Compliance

For our 28th screening, Winta Yohannes chose to show Compliance by Craig Zobel, exploring the relationship between obedience, authority and responsibility.

Based on true events, writer/director Craig Zobel’s troubling psychological indie thriller examines the complexity of obedience and authority through the experiences of Sandra, a stressed-out fast-food restaurant manager and Becky, a teenage employee, who falls victim to a chain of dreadful abuse by proxy.

When a police officer tells you to do something, you do it. Right?

Already under pressure from her superior, Sandra is doing her best to get through another tough Friday shift when a man claiming to be police officer Daniels, calls. According to the man on the phone, Becky has stolen money from a customer. When Becky denies any wrongdoing, the man on the phone insists that Sandra detain the girl in the backroom of the restaurant and search her, setting in motion a shocking sequence of events to follow. 

As we watch, we ask ourselves two questions: “Why don’t they just say no?” and the more troubling, “What would I do?”

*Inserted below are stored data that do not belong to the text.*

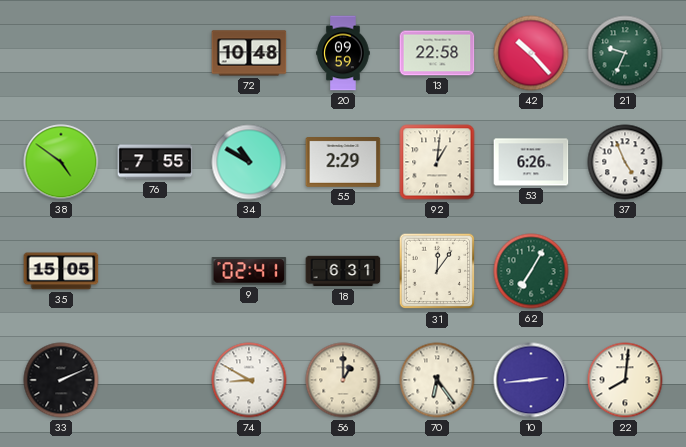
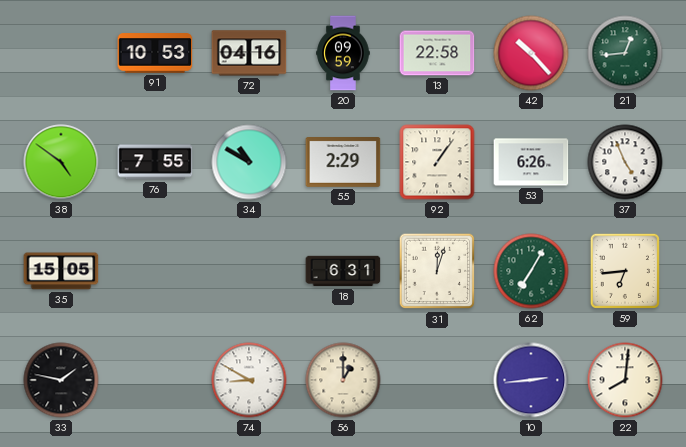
91: none -> 10:53
72: 10:48 -> 04:16
21: 9:34 -> 12:44
92: 1:01 -> 1:06
9: 02:41 -> none
31: 12:06 -> 12:03
59: none -> 6:44
33: 2:11 -> 1:47
70: 6:24 -> none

Delving into the psychology of this real-life story, Zobel’s urgent moral inquiry proves that sometimes truth really is stranger than fiction. Compliance recounts the real prank call scam that took place at a Mount Washington, Kentucky McDonald's restaurant, in 2004. Another 70 similar cases took place in the US between 1992 and 2004. The uncomfortable truth, and maybe the reason why Compliance evokes so much anger: it shows us that no special circumstances are needed. Sometimes, a simple phone call is enough. 

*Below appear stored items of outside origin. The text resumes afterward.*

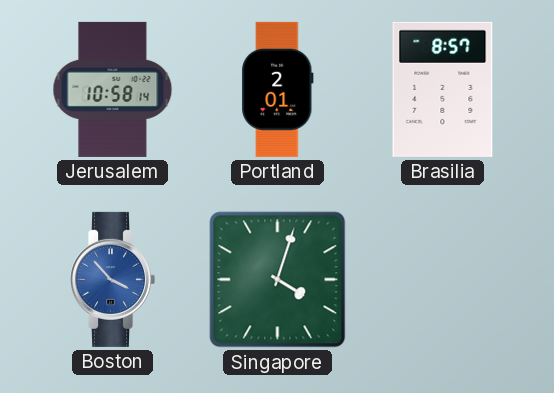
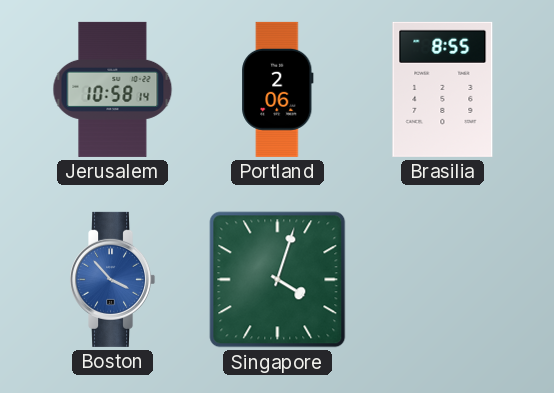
Portland: 2:01 -> 2:06
Brasilia: 8:57 -> 8:55
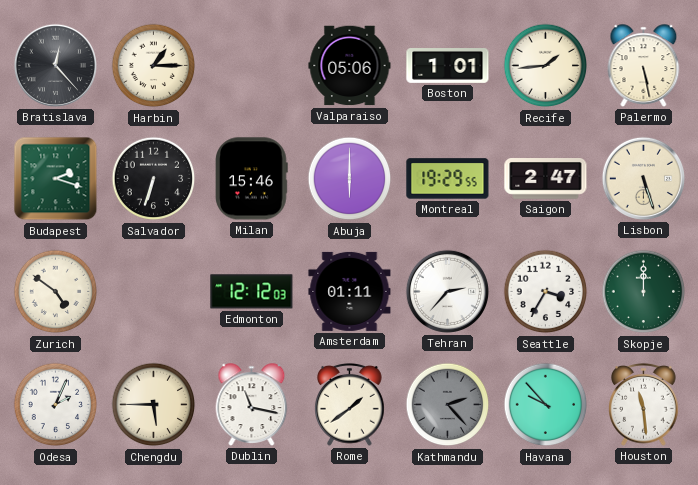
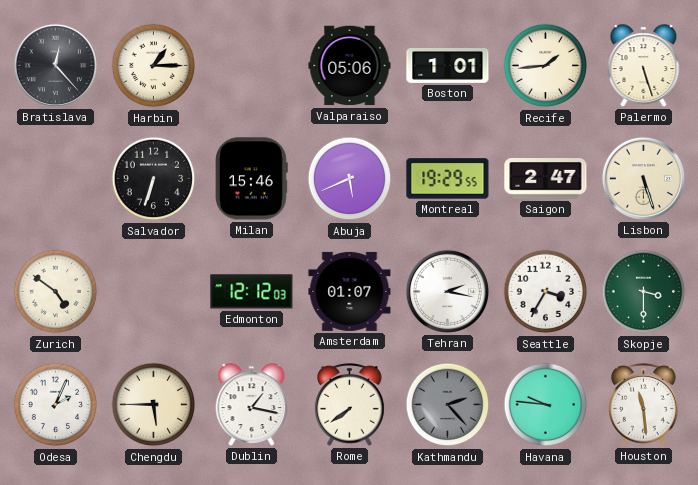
Palermo: 5:28 -> 5:27
Budapest: 2:18 -> none
Abuja: 6:00 -> 5:41
Amsterdam: 01:11 -> 01:07
Tehran: 2:37 -> 2:17
Skopje: 12:00 -> 3:30
Dublin: 11:17 -> 1:17
Rome: 1:39 -> 7:39
Havana: 9:53 -> 9:46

This makes the events unfolding onscreen all the more difficult to watch–but impossible to turn away from. The authority hoax is a demonstration of the weakness and suggestibility of human nature, even more devastating than in the well-known Stanford Prison and Milgram experiments because, in this case real lives were destroyed.

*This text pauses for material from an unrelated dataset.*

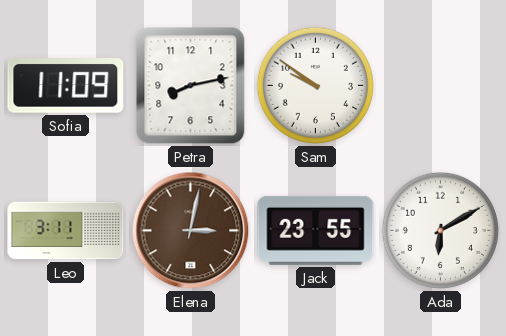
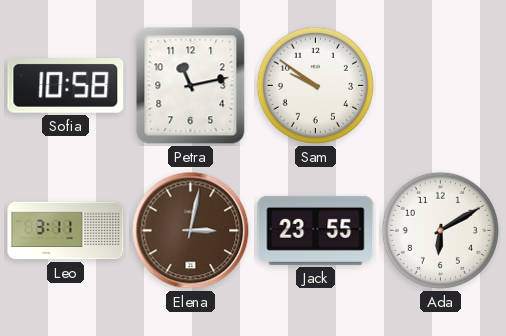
Sofia: 11:09 -> 10:58
Petra: 8:13 -> 11:13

Why isn’t it easy to “just say no...”

Winta Yohannes is a filmmaker, author and photographer whose films have been screened globally at renowned festivals including the Berlinale, Edinburgh and the BFM International Film Festival in London. In 2009 she earned an Honorable Mention at the “Prix de la Photographie Paris” for her series “Nation of Islam”. Besides working on her own photography projects, Yohannes also works as a freelance photographer and is currently developing a feature length film. Born in Eritrea and raised in Germany, from the age of three, she is a graduate of the London Film Schooland after living in New York, London and Paris she is now based in Berlin.